# Work to complete:
Pick out each line below containing "Literature".

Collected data
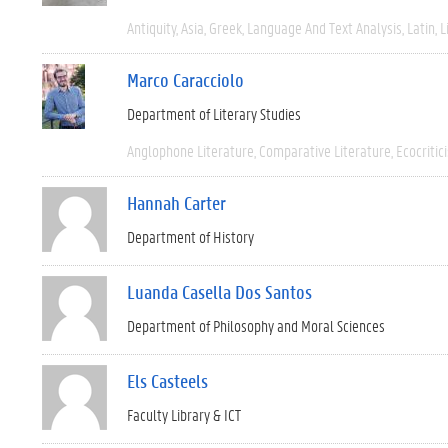
Antiquity
Asia
Greek
Language And Text Analysis
Latin
L
Marco Caracciolo
Department of Literary Studies
Anglophone Literature
Comparative Literature
Ecocritic
Hannah Carter
Department of History
Luanda Casella Dos Santos
Department of Philosophy and Moral Sciences
Els Casteels
Faculty Library & ICT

# Task answer:
Anglophone Literature
Comparative Literature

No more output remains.